List each line of the data in which the string "Uruchom" appears.

Information:

=== Begin Enclosure ===

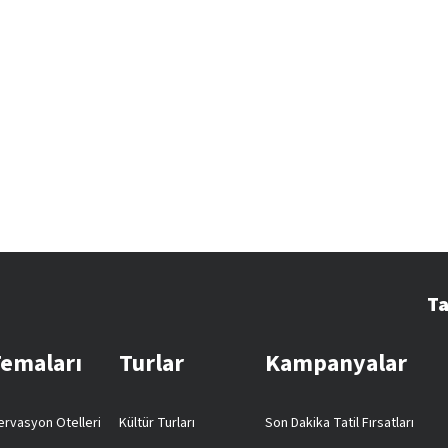
Ta
Temaları
Turlar
Kampanyalar
rvasyon Otelleri
Kültür Turları
Son Dakika Tatil Fırsatları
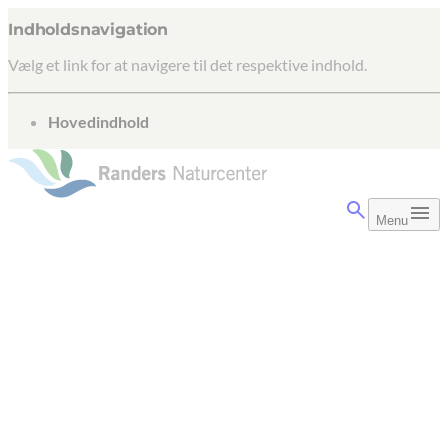
Indholdsnavigation
Vælg et link for at navigere til det respektive indhold.
gå til
Hovedindhold
Menu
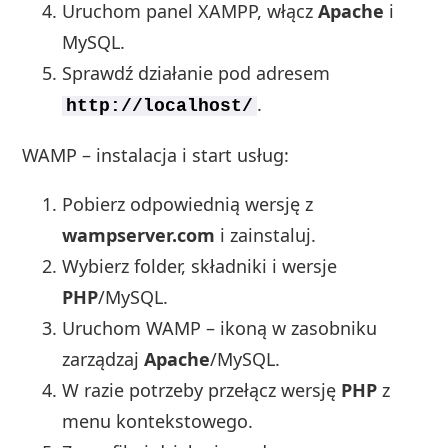
Uruchom panel XAMPP, włącz
Apache
i
MySQL.
Sprawdź działanie pod adresem
.
http://localhost/
WAMP – instalacja i start usług:
Pobierz odpowiednią wersję z
wampserver.com
i zainstaluj.
Wybierz folder, składniki i wersje
PHP
/MySQL.
Uruchom WAMP – ikoną w zasobniku
zarządzaj
Apache
/MySQL.
W razie potrzeby przełącz wersję
PHP
z
menu kontekstowego.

=== End Enclosure ===

Solution for this task:
Uruchom panel XAMPP, włącz
Uruchom WAMP – ikoną w zasobniku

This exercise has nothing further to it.